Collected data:
=======
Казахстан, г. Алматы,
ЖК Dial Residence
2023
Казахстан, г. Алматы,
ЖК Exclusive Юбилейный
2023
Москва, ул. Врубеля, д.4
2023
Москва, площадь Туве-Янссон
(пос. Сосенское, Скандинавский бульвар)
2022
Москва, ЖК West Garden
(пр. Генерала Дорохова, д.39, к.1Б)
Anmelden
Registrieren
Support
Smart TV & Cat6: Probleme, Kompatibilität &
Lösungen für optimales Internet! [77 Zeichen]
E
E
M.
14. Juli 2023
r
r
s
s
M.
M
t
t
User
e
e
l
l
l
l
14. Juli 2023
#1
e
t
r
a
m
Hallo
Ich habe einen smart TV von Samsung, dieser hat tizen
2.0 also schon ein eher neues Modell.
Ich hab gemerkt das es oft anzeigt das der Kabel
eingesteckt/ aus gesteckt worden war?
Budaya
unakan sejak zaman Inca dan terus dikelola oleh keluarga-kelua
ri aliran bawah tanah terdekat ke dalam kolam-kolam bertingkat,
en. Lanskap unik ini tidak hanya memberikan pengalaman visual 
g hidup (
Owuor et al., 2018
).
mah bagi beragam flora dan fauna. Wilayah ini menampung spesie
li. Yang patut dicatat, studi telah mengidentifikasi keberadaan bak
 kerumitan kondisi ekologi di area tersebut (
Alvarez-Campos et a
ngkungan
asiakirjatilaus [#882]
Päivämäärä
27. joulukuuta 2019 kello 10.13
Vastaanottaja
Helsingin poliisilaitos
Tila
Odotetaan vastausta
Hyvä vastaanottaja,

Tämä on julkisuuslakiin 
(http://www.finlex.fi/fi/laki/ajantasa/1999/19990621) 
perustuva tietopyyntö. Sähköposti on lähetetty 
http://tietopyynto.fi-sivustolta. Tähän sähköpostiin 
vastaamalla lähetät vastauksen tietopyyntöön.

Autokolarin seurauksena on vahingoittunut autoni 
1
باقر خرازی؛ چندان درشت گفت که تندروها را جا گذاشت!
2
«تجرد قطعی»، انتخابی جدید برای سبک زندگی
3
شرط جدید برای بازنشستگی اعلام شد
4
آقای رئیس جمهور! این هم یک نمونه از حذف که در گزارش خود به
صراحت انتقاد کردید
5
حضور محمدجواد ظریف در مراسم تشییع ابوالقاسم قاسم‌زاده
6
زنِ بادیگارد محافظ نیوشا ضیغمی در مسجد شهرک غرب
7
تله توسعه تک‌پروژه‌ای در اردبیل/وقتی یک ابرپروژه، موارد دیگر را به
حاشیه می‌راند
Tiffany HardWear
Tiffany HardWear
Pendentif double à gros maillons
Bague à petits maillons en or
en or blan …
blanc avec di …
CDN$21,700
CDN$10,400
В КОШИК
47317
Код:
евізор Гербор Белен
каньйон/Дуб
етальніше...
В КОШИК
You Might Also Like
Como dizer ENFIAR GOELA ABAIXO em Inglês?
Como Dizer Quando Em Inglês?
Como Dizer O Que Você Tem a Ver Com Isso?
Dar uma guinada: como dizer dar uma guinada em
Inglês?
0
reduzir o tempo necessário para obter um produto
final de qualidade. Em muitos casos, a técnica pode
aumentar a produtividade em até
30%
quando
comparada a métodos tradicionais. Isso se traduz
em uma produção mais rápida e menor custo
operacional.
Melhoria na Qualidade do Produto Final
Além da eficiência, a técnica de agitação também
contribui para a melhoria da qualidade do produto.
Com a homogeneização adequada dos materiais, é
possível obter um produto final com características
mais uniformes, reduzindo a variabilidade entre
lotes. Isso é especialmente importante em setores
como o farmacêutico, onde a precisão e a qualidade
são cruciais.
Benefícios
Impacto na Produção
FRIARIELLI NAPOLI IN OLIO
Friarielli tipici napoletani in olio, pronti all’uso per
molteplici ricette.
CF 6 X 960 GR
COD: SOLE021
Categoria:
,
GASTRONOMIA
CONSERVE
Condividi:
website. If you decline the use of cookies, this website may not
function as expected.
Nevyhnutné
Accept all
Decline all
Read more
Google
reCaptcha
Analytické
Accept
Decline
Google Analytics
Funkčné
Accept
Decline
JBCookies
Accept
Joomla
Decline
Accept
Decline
=======
TRY IT = Exactly as they stand above, write out the entries.

RESPONSE TO THE TASK =
Казахстан, г. Алматы,
ЖК Dial Residence
2023
Казахстан, г. Алматы,
ЖК Exclusive Юбилейный
2023
Москва, ул. Врубеля, д.4
2023
Москва, площадь Туве-Янссон
(пос. Сосенское, Скандинавский бульвар)
2022
Москва, ЖК West Garden
(пр. Генерала Дорохова, д.39, к.1Б)
Anmelden
Registrieren
Support
Smart TV & Cat6: Probleme, Kompatibilität &
Lösungen für optimales Internet! [77 Zeichen]
E
E
M.
14. Juli 2023
r
r
s
s
M.
M
t
t
User
e
e
l
l
l
l
14. Juli 2023
#1
e
t
r
a
m
Hallo
Ich habe einen smart TV von Samsung, dieser hat tizen
2.0 also schon ein eher neues Modell.
Ich hab gemerkt das es oft anzeigt das der Kabel
eingesteckt/ aus gesteckt worden war?
Budaya
unakan sejak zaman Inca dan terus dikelola oleh keluarga-kelua
ri aliran bawah tanah terdekat ke dalam kolam-kolam bertingkat,
en. Lanskap unik ini tidak hanya memberikan pengalaman visual 
g hidup (
Owuor et al., 2018
).
mah bagi beragam flora dan fauna. Wilayah ini menampung spesie
li. Yang patut dicatat, studi telah mengidentifikasi keberadaan bak
 kerumitan kondisi ekologi di area tersebut (
Alvarez-Campos et a
ngkungan
asiakirjatilaus [#882]
Päivämäärä
27. joulukuuta 2019 kello 10.13
Vastaanottaja
Helsingin poliisilaitos
Tila
Odotetaan vastausta
Hyvä vastaanottaja,

Tämä on julkisuuslakiin 
(http://www.finlex.fi/fi/laki/ajantasa/1999/19990621) 
perustuva tietopyyntö. Sähköposti on lähetetty 
http://tietopyynto.fi-sivustolta. Tähän sähköpostiin 
vastaamalla lähetät vastauksen tietopyyntöön.

Autokolarin seurauksena on vahingoittunut autoni 
1
باقر خرازی؛ چندان درشت گفت که تندروها را جا گذاشت!
2
«تجرد قطعی»، انتخابی جدید برای سبک زندگی
3
شرط جدید برای بازنشستگی اعلام شد
4
آقای رئیس جمهور! این هم یک نمونه از حذف که در گزارش خود به
صراحت انتقاد کردید
5
حضور محمدجواد ظریف در مراسم تشییع ابوالقاسم قاسم‌زاده
6
زنِ بادیگارد محافظ نیوشا ضیغمی در مسجد شهرک غرب
7
تله توسعه تک‌پروژه‌ای در اردبیل/وقتی یک ابرپروژه، موارد دیگر را به
حاشیه می‌راند
Tiffany HardWear
Tiffany HardWear
Pendentif double à gros maillons
Bague à petits maillons en or
en or blan …
blanc avec di …
CDN$21,700
CDN$10,400
В КОШИК
47317
Код:
евізор Гербор Белен
каньйон/Дуб
етальніше...
В КОШИК
You Might Also Like
Como dizer ENFIAR GOELA ABAIXO em Inglês?
Como Dizer Quando Em Inglês?
Como Dizer O Que Você Tem a Ver Com Isso?
Dar uma guinada: como dizer dar uma guinada em
Inglês?
0
reduzir o tempo necessário para obter um produto
final de qualidade. Em muitos casos, a técnica pode
aumentar a produtividade em até
30%
quando
comparada a métodos tradicionais. Isso se traduz
em uma produção mais rápida e menor custo
operacional.
Melhoria na Qualidade do Produto Final
Além da eficiência, a técnica de agitação também
contribui para a melhoria da qualidade do produto.
Com a homogeneização adequada dos materiais, é
possível obter um produto final com características
mais uniformes, reduzindo a variabilidade entre
lotes. Isso é especialmente importante em setores
como o farmacêutico, onde a precisão e a qualidade
são cruciais.
Benefícios
Impacto na Produção
FRIARIELLI NAPOLI IN OLIO
Friarielli tipici napoletani in olio, pronti all’uso per
molteplici ricette.
CF 6 X 960 GR
COD: SOLE021
Categoria:
,
GASTRONOMIA
CONSERVE
Condividi:
website. If you decline the use of cookies, this website may not
function as expected.
Nevyhnutné
Accept all
Decline all
Read more
Google
reCaptcha
Analytické
Accept
Decline
Google Analytics
Funkčné
Accept
Decline
JBCookies
Accept
Joomla
Decline
Accept
Decline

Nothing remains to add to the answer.